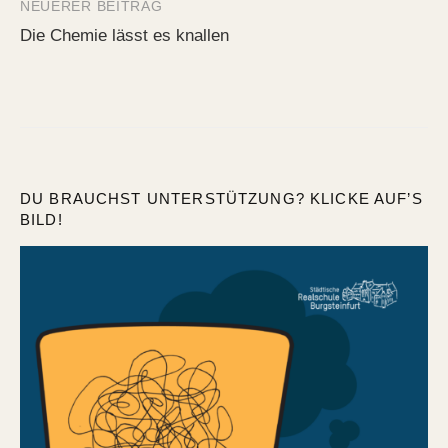
NEUERER BEITRAG
Die Chemie lässt es knallen
DU BRAUCHST UNTERSTÜTZUNG? KLICKE AUF’S
BILD!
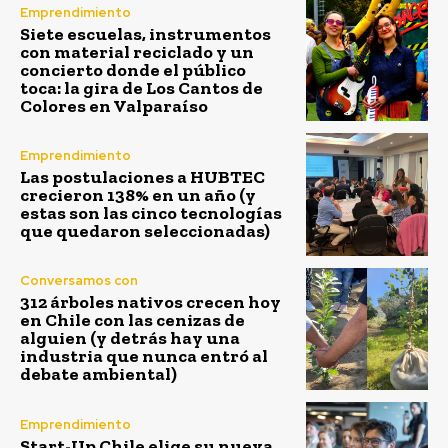
Emprendimiento
Siete escuelas, instrumentos
con material reciclado y un
concierto donde el público
toca: la gira de Los Cantos de
Colores en Valparaíso
Emprendimiento
Las postulaciones a HUBTEC
crecieron 138% en un año (y
estas son las cinco tecnologías
que quedaron seleccionadas)
Conversamos con
312 árboles nativos crecen hoy
en Chile con las cenizas de
alguien (y detrás hay una
industria que nunca entró al
debate ambiental)
Emprendimiento
Start-Up Chile elige su nueva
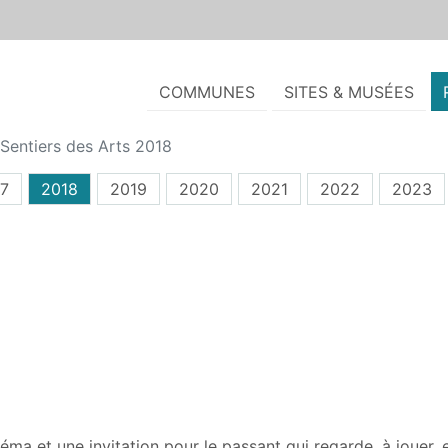
COMMUNES
SITES & MUSÉES
Sentiers des Arts 2018
7
2018
2019
2020
2021
2022
2023
a et une invitation pour le passant qui regarde, à jouer, 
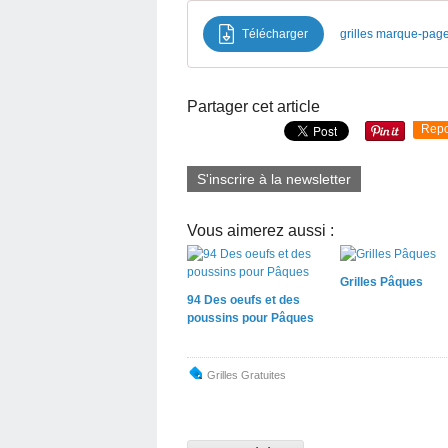
Télécharger
grilles marque-pag
Partager cet article
Repo
S'inscrire à la newsletter
Vous aimerez aussi :
Grilles Pâques
94 Des oeufs et des
poussins pour Pâques
Grilles Gratuites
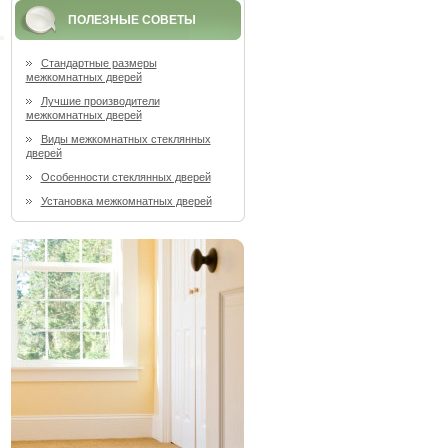
ПОЛЕЗНЫЕ СОВЕТЫ
Стандартные размеры
межкомнатных дверей
Лучшие производители
межкомнатных дверей
Виды межкомнатных стеклянных
дверей
Особенности стеклянных дверей
Установка межкомнатных дверей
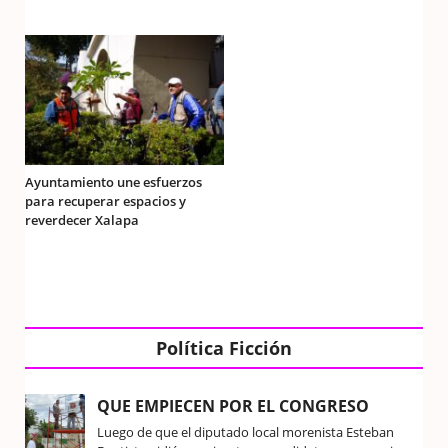
Ayuntamiento une esfuerzos
para recuperar espacios y
reverdecer Xalapa
Política Ficción
QUE EMPIECEN POR EL CONGRESO
Luego de que el diputado local morenista Esteban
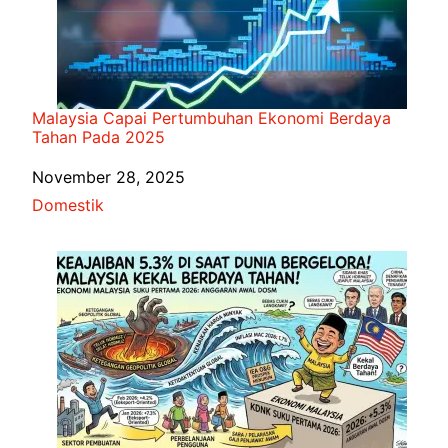
Malaysia Capai Pertumbuhan Ekonomi Berdaya
Tahan Pada 2025
Date
November 28, 2025
In relation to
Domestik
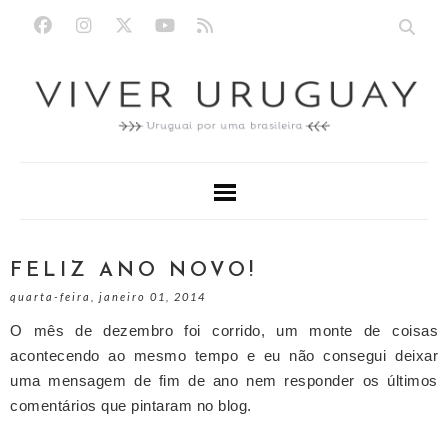
FELIZ ANO NOVO!
quarta-feira, janeiro 01, 2014
O mês de dezembro foi corrido, um monte de
coisas
acontecendo ao mesmo tempo e eu n
ão consegui deixar
uma mensagem de fim de ano nem responder os últimos
comentários que pintaram no blog.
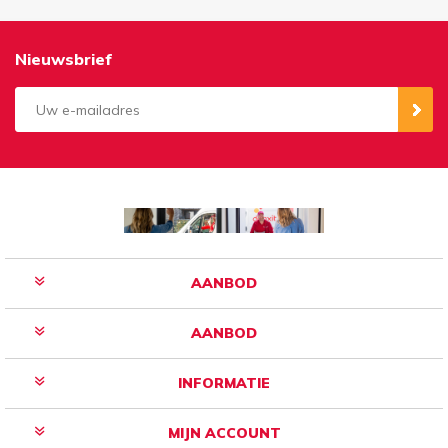
Nieuwsbrief
Aanmelden
Opzeggen
AANBOD
AANBOD
INFORMATIE
MIJN ACCOUNT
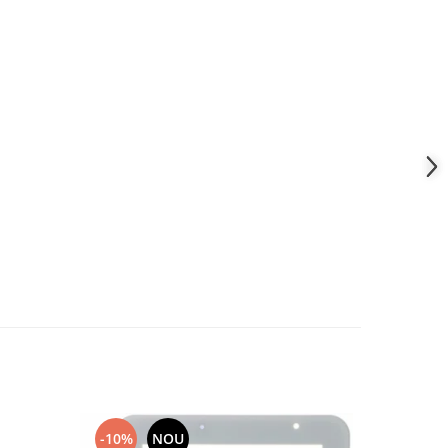
-10%
NOU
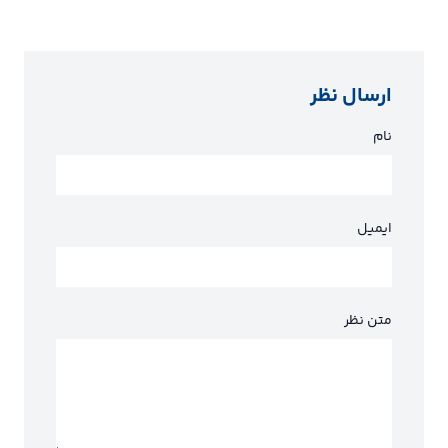
ارسال نظر
نام
ایمیل
متن نظر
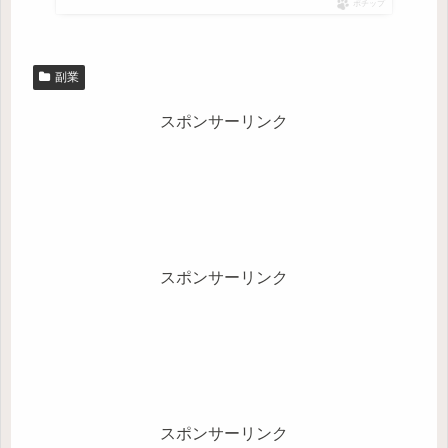
ポチップ
副業
スポンサーリンク
スポンサーリンク
スポンサーリンク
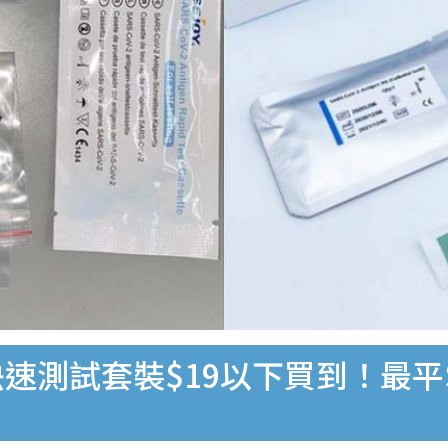
速測試套裝$19以下買到！最平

EXERCISE DIRECTIONS:
With the pictures omitted, the material is to be transcribed exactly.

RESPONSE:
NEUERER BEITRAG
Die Chemie lässt es knallen
DU BRAUCHST UNTERSTÜTZUNG? KLICKE AUF’S
BILD!
Emprendimiento
Siete escuelas, instrumentos
con material reciclado y un
concierto donde el público
toca: la gira de Los Cantos de
Colores en Valparaíso
Emprendimiento
Las postulaciones a HUBTEC
crecieron 138% en un año (y
estas son las cinco tecnologías
que quedaron seleccionadas)
Conversamos con
312 árboles nativos crecen hoy
en Chile con las cenizas de
alguien (y detrás hay una
industria que nunca entró al
debate ambiental)
Emprendimiento
Start-Up Chile elige su nueva
COMMUNES
SITES & MUSÉES
Sentiers des Arts 2018
7
2018
2019
2020
2021
2022
2023
a et une invitation pour le passant qui regarde, à jouer, 
Télécharger
grilles marque-pag
Partager cet article
Repo
S'inscrire à la newsletter
Vous aimerez aussi :
Grilles Pâques
94 Des oeufs et des
poussins pour Pâques
Grilles Gratuites
ПОЛЕЗНЫЕ СОВЕТЫ
Стандартные размеры
межкомнатных дверей
Лучшие производители
межкомнатных дверей
Виды межкомнатных стеклянных
дверей
Особенности стеклянных дверей
Установка межкомнатных дверей
Ayuntamiento une esfuerzos
para recuperar espacios y
reverdecer Xalapa
Política Ficción
QUE EMPIECEN POR EL CONGRESO
Luego de que el diputado local morenista Esteban
Malaysia Capai Pertumbuhan Ekonomi Berdaya
Tahan Pada 2025
Date
November 28, 2025
In relation to
Domestik
FELIZ ANO NOVO!
quarta-feira, janeiro 01, 2014
O mês de dezembro foi corrido, um monte de
coisas
acontecendo ao mesmo tempo e eu n
ão consegui deixar
uma mensagem de fim de ano nem responder os últimos
comentários que pintaram no blog.
Nieuwsbrief
Aanmelden
Opzeggen
AANBOD
AANBOD
INFORMATIE
MIJN ACCOUNT
-10%
NOU
ارسال نظر
نام
ایمیل
متن نظر
ポチップ
副業
スポンサーリンク
スポンサーリンク
スポンサーリンク
速測試套裝$19以下買到！最平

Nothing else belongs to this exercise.